Maybe you, like me, have a lot of time on your hands lately? I have an excellent suggestion for you!
I’ve been scanning everything that will pass through the scanner (yes, and a couple of things that shouldn’t have been attempted). Last night, while hunting for some fun photos to share with you today, I came across a letter that wiped the floor with me. It evoked intense joy and brought me to tears (yes, more than once). Here’s the surprising part:
I wrote it.
Not until this morning did I recall the full circumstances behind why I wrote a six-page letter, kept a copy, and forgot about it for 20 years.
The back story:
Many times over the years my mother recounted my father once writing a discontented letter to his parents, something about them favoring his brother over him. The message from my mother essentially boiled down to, “Don’t be like your father.”
In 2002, my father’s father (yes, my grandfather, but please note this is the same person to whom my father wrote his letter), a formerly upbeat, socially active man who grew progressively more depressed and hermetic in the years following his wife’s passing, seemed prepared to die. Having already burned all the photos in the house, given away everything he didn’t intend to use again, abandoned all his hobbies, and written his will, he withdrew to the room furthest from the street outside his house — away from doors, neighbors, or a view — and spent all day, every day avoiding interaction.
Other than becoming a voracious reader of everything he could get his hands on (previously, only mysteries and thrillers; but the last book he passed me was a Maeve Binchy novel called Evening Class which definitely didn’t have any murders or assassins in it), he minimized everything: wardrobe, diet, haircuts. He tried to turn off his phone completely, insisting he had no need for long-distance service and wouldn’t pay for even the base rate, but somebody, somewhere required he keep a phone that could only dial out 9-1-1 in the event of an emergency.
In order to arrange a visit to him (a seven hour drive), I had to write a letter in advance, tell him the date I’d be arriving, hope it arrived before me and that he would be home on the day I randomly picked, and show up exactly on time. That started us (mostly me) writing letters, and thinking on my father’s letter prompted me to do the opposite; I wrote my grandfather (and my deceased grandmother) a letter of gratitude. That’s my advice to you:
Write a letter!
Identify that person you know you should thank before it’s too late for you or them, or an old friend or relative you want to get back in touch with, or make amends with, or even someone you know who is lonely, then DO it. Don’t call. Don’t text. Don’t e-mail. Put a well-written, thoughtful, intentional, tangible letter in the mail (and keep your own copy).

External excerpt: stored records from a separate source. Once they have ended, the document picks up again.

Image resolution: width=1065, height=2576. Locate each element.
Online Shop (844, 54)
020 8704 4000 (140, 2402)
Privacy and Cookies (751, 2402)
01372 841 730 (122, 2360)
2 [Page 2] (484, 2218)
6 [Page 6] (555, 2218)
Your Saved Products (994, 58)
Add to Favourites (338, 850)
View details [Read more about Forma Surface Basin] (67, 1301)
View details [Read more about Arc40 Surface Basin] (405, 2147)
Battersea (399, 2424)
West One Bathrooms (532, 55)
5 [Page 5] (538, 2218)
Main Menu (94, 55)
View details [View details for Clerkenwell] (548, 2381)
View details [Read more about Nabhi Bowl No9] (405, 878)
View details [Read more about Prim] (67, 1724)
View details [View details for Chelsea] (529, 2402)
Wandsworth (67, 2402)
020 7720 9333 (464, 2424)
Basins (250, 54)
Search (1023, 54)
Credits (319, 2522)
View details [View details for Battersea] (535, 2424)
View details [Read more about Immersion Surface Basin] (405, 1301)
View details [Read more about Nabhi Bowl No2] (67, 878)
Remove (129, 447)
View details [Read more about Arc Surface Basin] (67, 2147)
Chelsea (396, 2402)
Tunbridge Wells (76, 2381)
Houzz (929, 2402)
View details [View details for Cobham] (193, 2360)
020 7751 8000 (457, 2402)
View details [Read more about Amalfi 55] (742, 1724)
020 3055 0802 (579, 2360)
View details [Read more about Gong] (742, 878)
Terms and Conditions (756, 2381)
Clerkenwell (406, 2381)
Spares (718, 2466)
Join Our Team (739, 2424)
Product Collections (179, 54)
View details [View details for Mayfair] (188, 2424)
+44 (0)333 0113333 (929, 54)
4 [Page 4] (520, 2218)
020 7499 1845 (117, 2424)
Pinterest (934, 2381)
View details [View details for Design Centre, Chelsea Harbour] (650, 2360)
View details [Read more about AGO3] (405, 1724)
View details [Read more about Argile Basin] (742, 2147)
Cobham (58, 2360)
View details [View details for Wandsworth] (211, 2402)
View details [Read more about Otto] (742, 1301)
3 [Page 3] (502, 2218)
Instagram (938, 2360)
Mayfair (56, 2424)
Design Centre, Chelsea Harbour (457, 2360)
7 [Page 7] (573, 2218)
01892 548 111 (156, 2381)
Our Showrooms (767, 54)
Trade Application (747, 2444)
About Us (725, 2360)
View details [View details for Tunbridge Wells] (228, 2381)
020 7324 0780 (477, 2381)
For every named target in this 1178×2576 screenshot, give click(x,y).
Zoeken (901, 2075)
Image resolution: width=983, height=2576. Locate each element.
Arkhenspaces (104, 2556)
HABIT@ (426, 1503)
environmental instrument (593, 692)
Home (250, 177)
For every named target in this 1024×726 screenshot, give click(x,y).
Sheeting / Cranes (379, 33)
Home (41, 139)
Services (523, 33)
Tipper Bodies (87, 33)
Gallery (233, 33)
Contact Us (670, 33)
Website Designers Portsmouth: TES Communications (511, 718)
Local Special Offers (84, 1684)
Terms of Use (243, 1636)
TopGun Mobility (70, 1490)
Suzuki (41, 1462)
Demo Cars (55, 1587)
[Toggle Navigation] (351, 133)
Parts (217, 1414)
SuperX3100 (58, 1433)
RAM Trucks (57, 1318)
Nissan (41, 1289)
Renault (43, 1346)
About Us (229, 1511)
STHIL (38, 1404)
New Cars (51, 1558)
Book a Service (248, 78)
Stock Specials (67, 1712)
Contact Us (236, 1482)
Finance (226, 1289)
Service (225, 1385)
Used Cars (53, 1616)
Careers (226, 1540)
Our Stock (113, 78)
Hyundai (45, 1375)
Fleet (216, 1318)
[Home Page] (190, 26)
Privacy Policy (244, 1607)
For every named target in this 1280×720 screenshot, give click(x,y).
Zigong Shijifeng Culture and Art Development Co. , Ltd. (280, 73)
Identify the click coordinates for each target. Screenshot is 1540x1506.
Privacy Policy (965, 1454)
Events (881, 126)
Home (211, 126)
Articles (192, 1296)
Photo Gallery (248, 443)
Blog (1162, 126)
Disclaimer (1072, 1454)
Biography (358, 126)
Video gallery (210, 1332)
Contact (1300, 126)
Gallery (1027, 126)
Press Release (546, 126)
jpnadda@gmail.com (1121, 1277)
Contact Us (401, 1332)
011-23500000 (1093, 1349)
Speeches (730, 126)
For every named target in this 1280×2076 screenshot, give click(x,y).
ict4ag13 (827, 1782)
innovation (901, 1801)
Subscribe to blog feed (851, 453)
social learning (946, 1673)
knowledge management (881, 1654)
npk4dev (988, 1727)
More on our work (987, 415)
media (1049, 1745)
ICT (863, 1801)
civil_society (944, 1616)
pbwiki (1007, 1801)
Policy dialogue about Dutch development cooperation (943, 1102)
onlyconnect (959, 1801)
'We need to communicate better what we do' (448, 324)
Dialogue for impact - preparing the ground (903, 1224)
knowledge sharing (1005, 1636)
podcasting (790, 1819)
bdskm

The point is: using your time today to say something meaningful to someone who means something to you will redeem your quarantined day, they will be strongly impacted (I promise; however, do not expect a response), and when you come across your letter in 20 years, you get to experience the same joy in re-reading it that I had with mine.
Go! Do it! What are you waiting for?
4 thoughts on “Dear So-and-so”
This makes me want to see the other end of it. To see your grandfather go to the mailbox and pull out the letter. Where did he sit down to read it? What did he do for the rest of the day after reading it? Did he begin to prepare for your arrival? Did he eat lunch?
He probably sat down somewhere with a lot of reading light. I think he was 86 at the time. And he probably ate lunch. He always really liked lunch.